Allbirds says its net-zero carbon shoe is here
“We could spend decades debating the finer points of carbon sequestration, or we can innovate today with a common sense approach,” says Allbirds’s Kajimura.
Allbirds is planning to make its formula for net-zero carbon shoes open-source, as it did with its sugarcane EVA SweetFoam in 2018, the life cycle assessment tool it uses to calculate product-level carbon footprints in 2021, and its Plant Leather in 2022. The brand says SweetFoam has since been adopted by over 100 brands, including Puma, Reebok, Ugg and Timberland. Allbirds will also be pursuing brand partnerships to turn the M0.0nshot materials and tools into other products that appeal to more fashion-forward consumers, but Brown is tight-lipped about the contenders.
Carbon tunnel vision
Such a tight focus on carbon inevitably means trade-offs in other sustainability and design metrics.
The SuperLight midsole uses a similar process to Allbirds’s sugarcane-based SweetFoam, but builds in more of its carbon-negative resin input. The new method is similar to a Sodastream, explains vice president of innovation and sustainability Jad Finck, applying heat and pressure to infuse the material with bubbles through a supercritical process. The resulting foam is lighter than its predecessor, which also saves on transportation emissions. “There is certainly energy used in this process,” says Finck. “The main thing we need to do is use renewable energy to get the carbon intensity down.”
When it comes to transportation, Allbirds will be using biofuel powered ocean shipping, and electric trucking from port to warehouse. This is a significant stepchange from traditional transportation, but there could still be improvements, says Chow. “There can be destructive practices in the production of biofuel, and the only truly net-zero form of shipment is wind sailing,” she explains. “A few companies offer this now but it’s still very novel.” Allbirds says its biofuel is derived from waste or residue feedstocks, and it will roll out additional low-carbon transportation options as they become available at scale.

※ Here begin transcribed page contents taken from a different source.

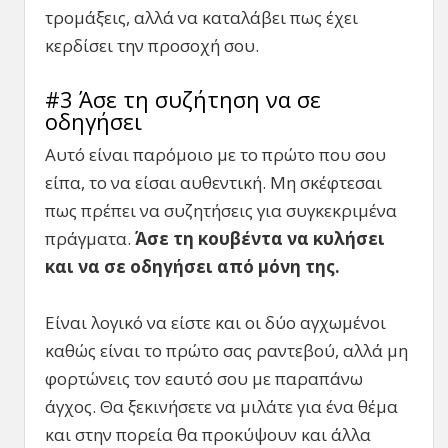
τρομάξεις, αλλά να καταλάβει πως έχει
κερδίσει την προσοχή σου.
#3 Άσε τη συζήτηση να σε
οδηγήσει
Αυτό είναι παρόμοιο με το πρώτο που σου
είπα, το να είσαι αυθεντική. Μη σκέφτεσαι
πως πρέπει να συζητήσεις για συγκεκριμένα
πράγματα.
Άσε τη κουβέντα να κυλήσει
και να σε οδηγήσει από μόνη της.
Είναι λογικό να είστε και οι δύο αγχωμένοι
καθώς είναι το πρώτο σας ραντεβού, αλλά μη
φορτώνεις τον εαυτό σου με παραπάνω
άγχος. Θα ξεκινήσετε να μιλάτε για ένα θέμα
και στην πορεία θα προκύψουν και άλλα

There are other limitations, says Kajimura. “We’ve managed to make a shoe with a net-zero carbon footprint, but there’s still a cost at the end of life. In the early phases, we discussed making this product fully circular, but the limitations on construction and materials made that very difficult — you would likely need to use just one material.”
Still, the design has been streamlined to reduce additional emissions, says Finck. The three materials outlined above make up around 90 per cent of the shoe, but other inputs were unavoidable at this stage, such as recycled synthetics for smaller pieces that enable structuring and durability. “We were able to make the foam suitable for ground contact, as well as being comfortable for the cushioning, and we used the knitting arrangement to add structure where you would otherwise need additional parts to reinforce it, so we could cut down on extra components there,” he explains. “It’s one thing to get the carbon footprint down on a part, but another thing to be able to remove it entirely.”